Kia Optima: Dipstick doesn't replace dipstick

  • Dipstick not put back, sheepish demeanour results
  • Optima vomits oil all over engine bay
  • Service staff 'unimpressed' by human error

I need to 'fess up. Every now and then I have what is referred to in the trade as a 'fail' and only a few days ago, I had a monumental one.

In June the oil level warning light went on and you can read all about that in the June update, but it did it again a few weeks ago, and that proved to be the start of a rather humiliating saga.

When an oil light goes on any car I am quick to react. I know about the terrible effects of ignoring warning lights, so prompt action has become one of my more positive habits when faced with mechanical issues.

This time around I had been driving down the A1 (again) when the oil level warning light chose to make its presence known (once again). I stopped off at the next filling station, bought a litre of oil and checked the level. The level was okay but the warning light was still on, so I bought another litre, and repeated the process.

All was fine after the second litre had been poured in but in my haste to get away I had forgotten to replace the dipstick, leaving it unsecured on the side of the engine bay. I do remember hearing a mild clonk later when I was driving the car away, but didn't think anything of it, assuming it must have been a stone or something not too terminal.

A few days passed and then, irritatingly, the oil light went on again. Something must be seriously wrong with the engine, I concluded, if the Kia had been burning oil at such an alarming rate. I pulled over, opened the bonnet and there staring at me was an engine bay... covered in oil. More importantly, a small but significant piece of visual information pointed to the cause of the problem. It was the absence of a dipstick.

Myriad bodge-jobs entered my mind. At first I thought about shoving a rolled-up piece of paper in the top of the dipstick hole but an engine wreckage caused by a rogue post-it note that had found its way down the dipstick pipe was too horrific to even consider.

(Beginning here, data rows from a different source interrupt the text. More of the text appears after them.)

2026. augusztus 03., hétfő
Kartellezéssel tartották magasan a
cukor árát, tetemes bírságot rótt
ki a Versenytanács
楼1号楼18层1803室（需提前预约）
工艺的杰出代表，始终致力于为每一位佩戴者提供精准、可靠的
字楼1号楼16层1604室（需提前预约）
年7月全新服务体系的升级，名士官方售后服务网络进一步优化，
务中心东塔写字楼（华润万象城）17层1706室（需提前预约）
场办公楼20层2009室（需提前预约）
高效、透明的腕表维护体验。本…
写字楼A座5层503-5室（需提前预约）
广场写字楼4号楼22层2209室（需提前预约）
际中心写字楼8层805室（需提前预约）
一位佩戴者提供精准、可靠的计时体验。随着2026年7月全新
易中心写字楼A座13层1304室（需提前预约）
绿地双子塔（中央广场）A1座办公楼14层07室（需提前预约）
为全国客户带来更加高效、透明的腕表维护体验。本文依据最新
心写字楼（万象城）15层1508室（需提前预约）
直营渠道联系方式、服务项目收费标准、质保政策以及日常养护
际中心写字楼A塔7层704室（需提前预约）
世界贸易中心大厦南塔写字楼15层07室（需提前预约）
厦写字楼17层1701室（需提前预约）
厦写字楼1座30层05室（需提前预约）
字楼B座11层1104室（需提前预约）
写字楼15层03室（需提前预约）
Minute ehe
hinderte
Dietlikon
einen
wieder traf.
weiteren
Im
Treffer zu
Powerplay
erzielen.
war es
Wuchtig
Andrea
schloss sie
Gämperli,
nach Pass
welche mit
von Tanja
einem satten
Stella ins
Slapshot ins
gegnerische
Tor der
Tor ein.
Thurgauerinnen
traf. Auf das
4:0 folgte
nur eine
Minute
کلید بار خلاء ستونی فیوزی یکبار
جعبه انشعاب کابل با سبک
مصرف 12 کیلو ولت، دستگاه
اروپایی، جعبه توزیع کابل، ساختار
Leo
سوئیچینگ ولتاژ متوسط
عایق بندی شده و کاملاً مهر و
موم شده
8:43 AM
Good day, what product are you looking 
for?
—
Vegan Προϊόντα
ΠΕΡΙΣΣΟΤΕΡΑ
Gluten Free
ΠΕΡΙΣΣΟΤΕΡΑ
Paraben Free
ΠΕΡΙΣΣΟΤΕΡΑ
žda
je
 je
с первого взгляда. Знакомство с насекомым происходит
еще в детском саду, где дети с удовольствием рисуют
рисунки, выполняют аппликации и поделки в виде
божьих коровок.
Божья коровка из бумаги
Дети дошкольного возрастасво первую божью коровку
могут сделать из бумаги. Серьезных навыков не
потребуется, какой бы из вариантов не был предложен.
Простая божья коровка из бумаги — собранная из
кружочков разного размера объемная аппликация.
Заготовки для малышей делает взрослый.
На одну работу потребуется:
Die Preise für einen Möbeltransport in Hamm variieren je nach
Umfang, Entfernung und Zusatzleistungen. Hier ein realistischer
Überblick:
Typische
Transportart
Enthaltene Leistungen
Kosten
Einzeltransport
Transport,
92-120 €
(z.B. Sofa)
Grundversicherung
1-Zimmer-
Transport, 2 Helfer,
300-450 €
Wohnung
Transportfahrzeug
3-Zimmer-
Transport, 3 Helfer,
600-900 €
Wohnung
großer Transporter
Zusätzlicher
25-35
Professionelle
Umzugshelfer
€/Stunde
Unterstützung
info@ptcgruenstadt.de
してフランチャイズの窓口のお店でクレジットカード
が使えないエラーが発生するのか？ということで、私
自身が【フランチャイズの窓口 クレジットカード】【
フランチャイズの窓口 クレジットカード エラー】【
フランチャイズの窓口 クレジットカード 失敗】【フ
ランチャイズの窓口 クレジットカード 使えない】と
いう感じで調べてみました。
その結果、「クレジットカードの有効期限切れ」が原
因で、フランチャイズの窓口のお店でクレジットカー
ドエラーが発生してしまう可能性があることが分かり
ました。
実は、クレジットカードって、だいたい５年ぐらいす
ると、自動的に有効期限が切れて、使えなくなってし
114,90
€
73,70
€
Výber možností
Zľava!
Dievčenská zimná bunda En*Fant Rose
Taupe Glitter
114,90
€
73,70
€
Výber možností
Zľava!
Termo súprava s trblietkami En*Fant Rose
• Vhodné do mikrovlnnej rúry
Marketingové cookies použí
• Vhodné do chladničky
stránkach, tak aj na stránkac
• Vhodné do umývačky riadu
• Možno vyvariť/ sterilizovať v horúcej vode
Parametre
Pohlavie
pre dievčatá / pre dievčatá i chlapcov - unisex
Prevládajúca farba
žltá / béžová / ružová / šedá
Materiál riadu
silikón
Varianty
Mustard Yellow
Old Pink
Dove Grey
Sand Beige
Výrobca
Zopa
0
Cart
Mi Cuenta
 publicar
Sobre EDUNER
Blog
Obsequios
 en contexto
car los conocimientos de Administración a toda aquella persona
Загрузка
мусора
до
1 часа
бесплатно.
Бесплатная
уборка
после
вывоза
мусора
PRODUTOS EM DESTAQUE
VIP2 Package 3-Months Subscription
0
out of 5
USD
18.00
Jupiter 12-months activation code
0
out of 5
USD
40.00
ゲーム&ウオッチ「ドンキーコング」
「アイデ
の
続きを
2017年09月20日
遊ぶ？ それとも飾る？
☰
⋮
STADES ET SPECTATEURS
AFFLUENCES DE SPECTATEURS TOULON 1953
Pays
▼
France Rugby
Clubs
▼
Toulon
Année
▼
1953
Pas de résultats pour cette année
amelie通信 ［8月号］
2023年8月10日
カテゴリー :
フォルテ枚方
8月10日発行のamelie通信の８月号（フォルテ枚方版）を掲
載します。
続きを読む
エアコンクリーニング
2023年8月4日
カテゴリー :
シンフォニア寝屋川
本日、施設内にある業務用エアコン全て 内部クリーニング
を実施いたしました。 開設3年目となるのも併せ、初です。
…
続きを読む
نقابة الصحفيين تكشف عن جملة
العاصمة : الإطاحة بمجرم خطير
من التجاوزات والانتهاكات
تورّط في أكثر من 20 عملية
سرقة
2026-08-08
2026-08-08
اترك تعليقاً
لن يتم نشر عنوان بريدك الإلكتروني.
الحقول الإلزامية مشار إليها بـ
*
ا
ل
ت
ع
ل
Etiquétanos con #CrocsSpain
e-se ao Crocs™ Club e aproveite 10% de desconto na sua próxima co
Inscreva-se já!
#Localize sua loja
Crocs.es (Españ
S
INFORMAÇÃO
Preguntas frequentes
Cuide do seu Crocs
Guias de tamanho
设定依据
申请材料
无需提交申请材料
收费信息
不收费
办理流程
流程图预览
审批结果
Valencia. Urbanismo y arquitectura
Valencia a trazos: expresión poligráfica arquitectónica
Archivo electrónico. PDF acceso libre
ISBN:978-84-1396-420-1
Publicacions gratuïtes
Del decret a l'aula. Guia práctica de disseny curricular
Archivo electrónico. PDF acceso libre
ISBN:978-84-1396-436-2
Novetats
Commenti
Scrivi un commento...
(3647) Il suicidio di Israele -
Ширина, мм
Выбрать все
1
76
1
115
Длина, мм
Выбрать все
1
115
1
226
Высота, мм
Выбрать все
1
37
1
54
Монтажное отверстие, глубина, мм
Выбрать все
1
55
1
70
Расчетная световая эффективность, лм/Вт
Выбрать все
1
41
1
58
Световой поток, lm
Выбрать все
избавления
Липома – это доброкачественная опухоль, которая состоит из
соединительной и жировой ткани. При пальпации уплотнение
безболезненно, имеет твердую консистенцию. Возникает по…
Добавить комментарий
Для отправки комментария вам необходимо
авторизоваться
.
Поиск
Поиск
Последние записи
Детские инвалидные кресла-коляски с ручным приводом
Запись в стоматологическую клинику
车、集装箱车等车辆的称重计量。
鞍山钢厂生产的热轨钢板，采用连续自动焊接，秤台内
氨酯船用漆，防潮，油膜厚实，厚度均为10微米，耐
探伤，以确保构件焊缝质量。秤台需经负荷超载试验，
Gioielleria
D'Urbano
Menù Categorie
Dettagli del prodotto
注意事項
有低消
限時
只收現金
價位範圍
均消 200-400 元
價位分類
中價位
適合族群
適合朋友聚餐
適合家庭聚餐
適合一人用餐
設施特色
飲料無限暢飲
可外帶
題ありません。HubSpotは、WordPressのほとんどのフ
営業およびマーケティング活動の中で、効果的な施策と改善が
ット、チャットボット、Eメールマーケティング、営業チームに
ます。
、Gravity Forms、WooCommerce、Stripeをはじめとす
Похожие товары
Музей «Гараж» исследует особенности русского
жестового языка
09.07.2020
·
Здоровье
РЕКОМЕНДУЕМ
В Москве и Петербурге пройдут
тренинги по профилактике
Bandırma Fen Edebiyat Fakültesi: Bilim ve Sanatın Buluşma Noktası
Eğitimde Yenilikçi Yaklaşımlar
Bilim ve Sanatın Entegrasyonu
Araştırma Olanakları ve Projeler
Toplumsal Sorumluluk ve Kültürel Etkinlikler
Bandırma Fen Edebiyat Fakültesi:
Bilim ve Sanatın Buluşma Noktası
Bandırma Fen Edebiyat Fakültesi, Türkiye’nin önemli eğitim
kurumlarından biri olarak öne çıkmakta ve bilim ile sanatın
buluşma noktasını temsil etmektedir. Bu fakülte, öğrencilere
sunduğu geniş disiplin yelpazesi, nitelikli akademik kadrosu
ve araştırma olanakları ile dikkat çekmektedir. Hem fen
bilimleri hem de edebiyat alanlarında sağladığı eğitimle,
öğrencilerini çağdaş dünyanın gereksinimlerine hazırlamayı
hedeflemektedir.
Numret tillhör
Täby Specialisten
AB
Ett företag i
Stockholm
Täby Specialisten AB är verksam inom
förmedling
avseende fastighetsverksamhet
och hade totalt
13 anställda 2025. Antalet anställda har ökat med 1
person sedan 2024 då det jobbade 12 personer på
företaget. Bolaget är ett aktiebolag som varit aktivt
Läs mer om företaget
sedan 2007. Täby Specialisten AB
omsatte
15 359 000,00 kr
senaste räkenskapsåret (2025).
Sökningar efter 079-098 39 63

Then I toyed with idea of plugging the hole with a lone rawlplug found in the Kia footwell following a DIY offensive two weeks earlier but that also seemed like a super-bodge that would inevitably render the Optima inactive.

After a search in my toolkit (I carry it everywhere) I pushed a screwdriver down the dipstick pipe so the handle would stop the spray of oil until the next day, which coincidentally, was the day of the Optima's first full service.

This temporary solution proved reasonably effective but when I took the car into the Tower Hill Kia Garage service department in Chipperfield and explained what had happened the man behind the counter wasn't that impressed.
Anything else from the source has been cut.